*What to do:*
Write out the records below exactly as they appear, skipping each picture.

*Provided material:*

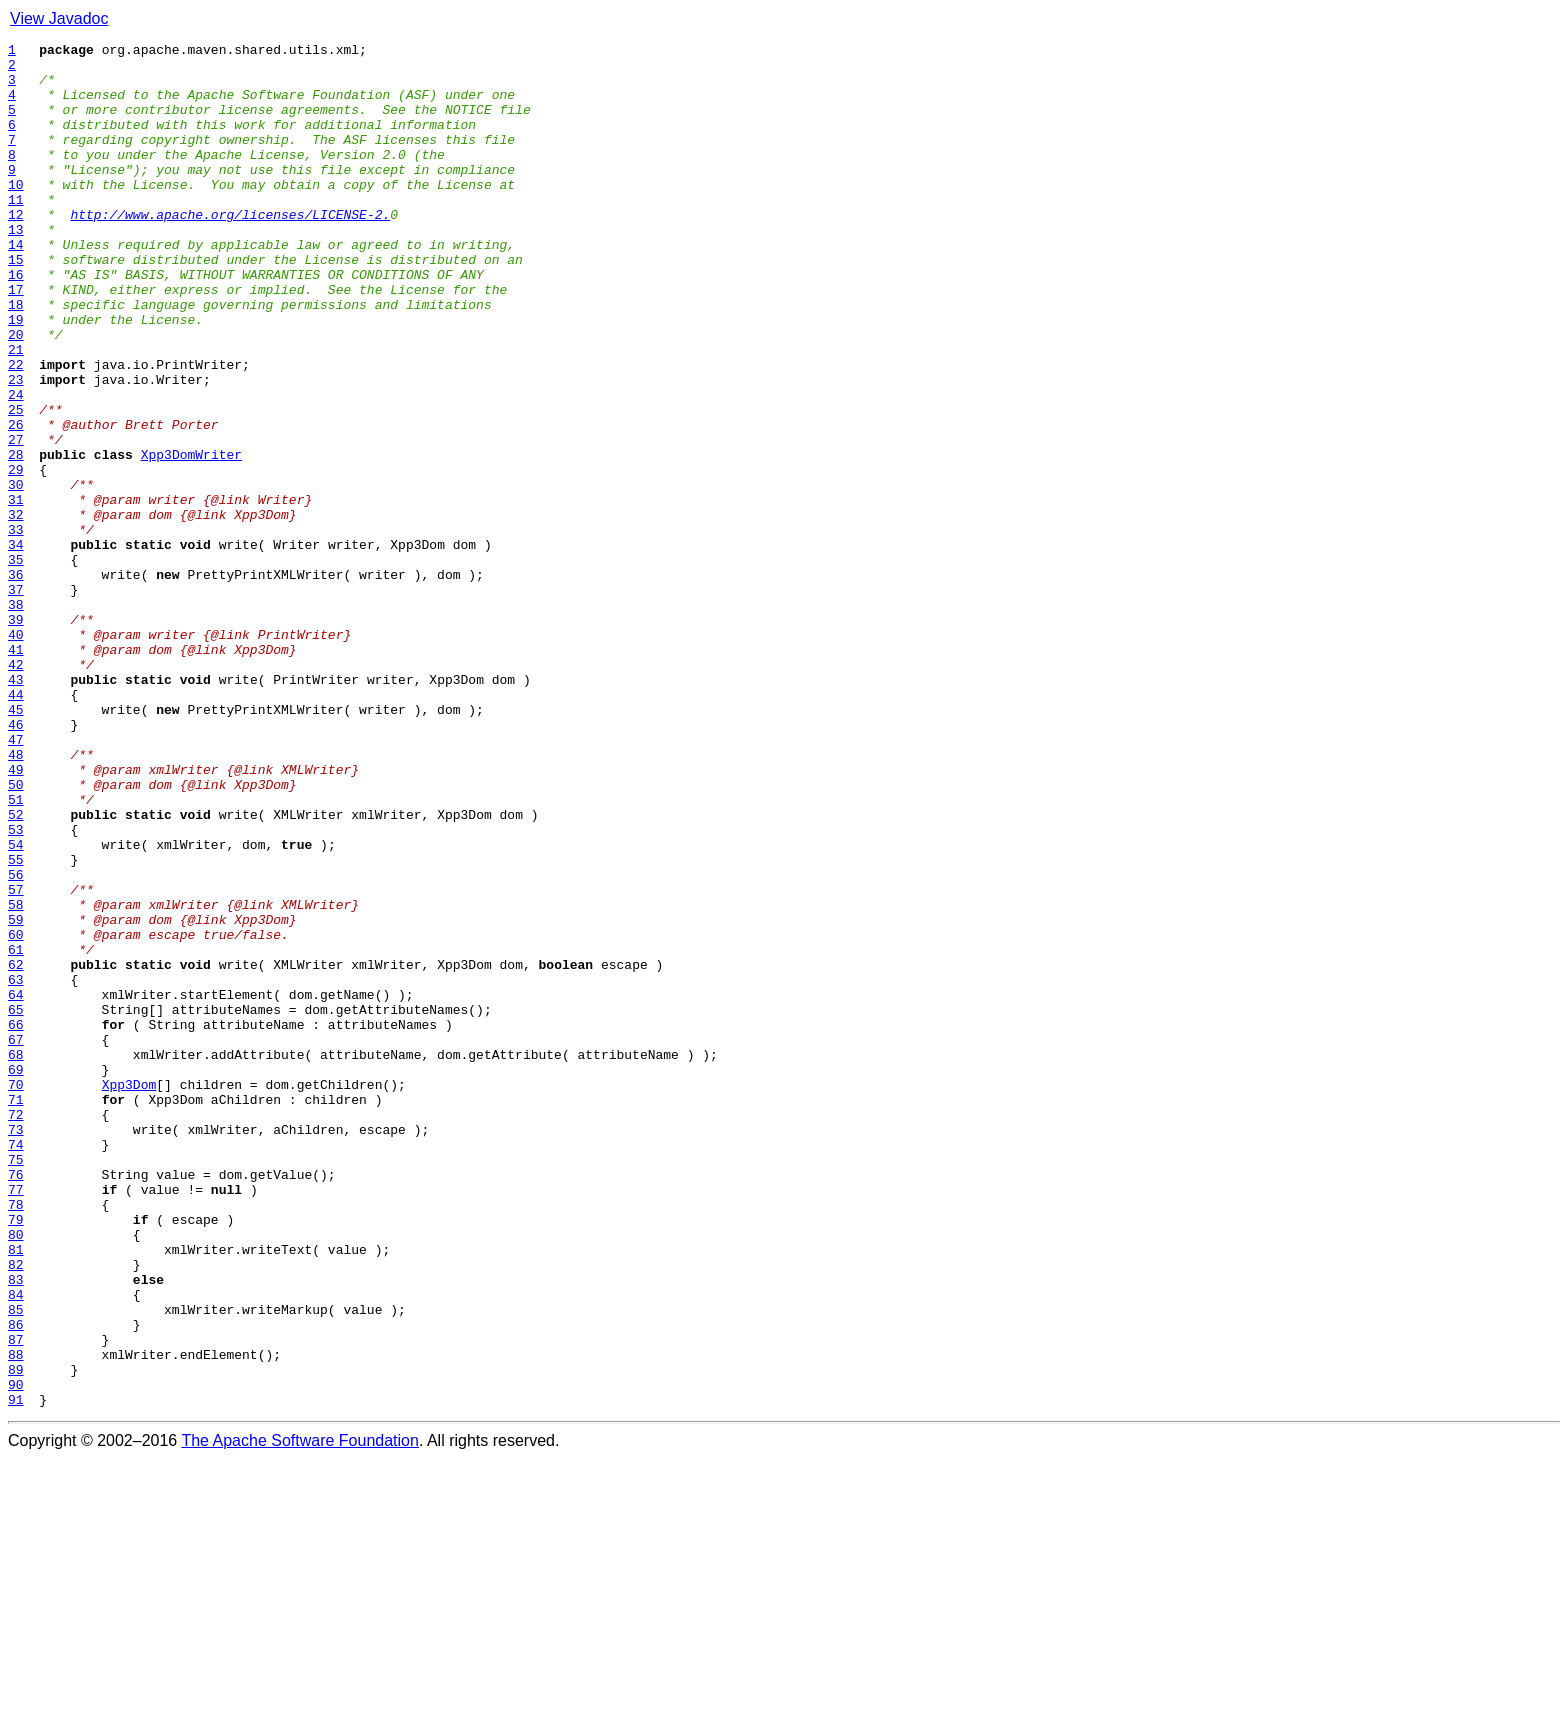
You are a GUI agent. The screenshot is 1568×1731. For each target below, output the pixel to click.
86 (16, 1582)
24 (16, 466)
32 (16, 610)
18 (16, 358)
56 (16, 1042)
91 (16, 1672)
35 (16, 664)
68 (16, 1258)
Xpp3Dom (129, 1294)
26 (16, 502)
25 (16, 484)
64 (16, 1186)
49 (16, 916)
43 (16, 808)
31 (16, 592)
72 (16, 1330)
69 (16, 1276)
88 (16, 1618)
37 (16, 700)
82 (16, 1510)
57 (16, 1060)
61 (16, 1132)
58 (16, 1078)
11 (16, 232)
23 (16, 448)
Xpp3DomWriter (191, 538)
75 (16, 1384)
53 (16, 988)
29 (16, 556)
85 (16, 1564)
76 (16, 1402)
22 (16, 430)
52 (16, 970)
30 (16, 574)
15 (16, 304)
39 (16, 736)
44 (16, 826)
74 (16, 1366)
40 (16, 754)
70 (16, 1294)
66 (16, 1222)
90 (16, 1654)
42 (16, 790)
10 (16, 214)
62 (16, 1150)
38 (16, 718)
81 (16, 1492)
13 (16, 268)
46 (16, 862)
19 (16, 376)
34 (16, 646)
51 (16, 952)
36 (16, 682)
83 (16, 1528)
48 (16, 898)
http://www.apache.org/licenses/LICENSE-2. (230, 250)
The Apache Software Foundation (300, 1713)
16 (16, 322)
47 (16, 880)
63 (16, 1168)
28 (16, 538)
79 (16, 1456)
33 (16, 628)
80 (16, 1474)
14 (16, 286)
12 (16, 250)
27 (16, 520)
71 (16, 1312)
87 (16, 1600)
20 (16, 394)
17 (16, 340)
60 (16, 1114)
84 (16, 1546)
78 (16, 1438)
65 (16, 1204)
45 (16, 844)
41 (16, 772)
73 (16, 1348)
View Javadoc (59, 18)
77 (16, 1420)
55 (16, 1024)
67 (16, 1240)
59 (16, 1096)
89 (16, 1636)
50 (16, 934)
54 (16, 1006)
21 (16, 412)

*Response:*
You are a GUI agent. The screenshot is 1568×1731. For each target below, output the pixel to click.
86 (16, 1582)
24 (16, 466)
32 (16, 610)
18 (16, 358)
56 (16, 1042)
91 (16, 1672)
35 (16, 664)
68 (16, 1258)
Xpp3Dom (129, 1294)
26 (16, 502)
25 (16, 484)
64 (16, 1186)
49 (16, 916)
43 (16, 808)
31 (16, 592)
72 (16, 1330)
69 (16, 1276)
88 (16, 1618)
37 (16, 700)
82 (16, 1510)
57 (16, 1060)
61 (16, 1132)
58 (16, 1078)
11 (16, 232)
23 (16, 448)
Xpp3DomWriter (191, 538)
75 (16, 1384)
53 (16, 988)
29 (16, 556)
85 (16, 1564)
76 (16, 1402)
22 (16, 430)
52 (16, 970)
30 (16, 574)
15 (16, 304)
39 (16, 736)
44 (16, 826)
74 (16, 1366)
40 (16, 754)
70 (16, 1294)
66 (16, 1222)
90 (16, 1654)
42 (16, 790)
10 (16, 214)
62 (16, 1150)
38 (16, 718)
81 (16, 1492)
13 (16, 268)
46 (16, 862)
19 (16, 376)
34 (16, 646)
51 (16, 952)
36 (16, 682)
83 (16, 1528)
48 (16, 898)
http://www.apache.org/licenses/LICENSE-2. (230, 250)
The Apache Software Foundation (300, 1713)
16 (16, 322)
47 (16, 880)
63 (16, 1168)
28 (16, 538)
79 (16, 1456)
33 (16, 628)
80 (16, 1474)
14 (16, 286)
12 (16, 250)
27 (16, 520)
71 (16, 1312)
87 (16, 1600)
20 (16, 394)
17 (16, 340)
60 (16, 1114)
84 (16, 1546)
78 (16, 1438)
65 (16, 1204)
45 (16, 844)
41 (16, 772)
73 (16, 1348)
View Javadoc (59, 18)
77 (16, 1420)
55 (16, 1024)
67 (16, 1240)
59 (16, 1096)
89 (16, 1636)
50 (16, 934)
54 (16, 1006)
21 (16, 412)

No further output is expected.